## Task description
Nothing may be left out of the listing below but its images; repeat the rest exactly.

## Data section
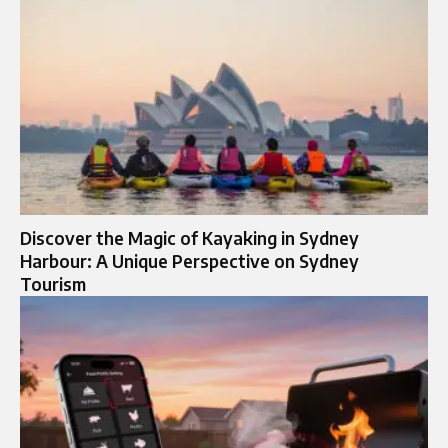
Discover the Magic of Kayaking in Sydney
Harbour: A Unique Perspective on Sydney
Tourism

## Exercise result
Discover the Magic of Kayaking in Sydney
Harbour: A Unique Perspective on Sydney
Tourism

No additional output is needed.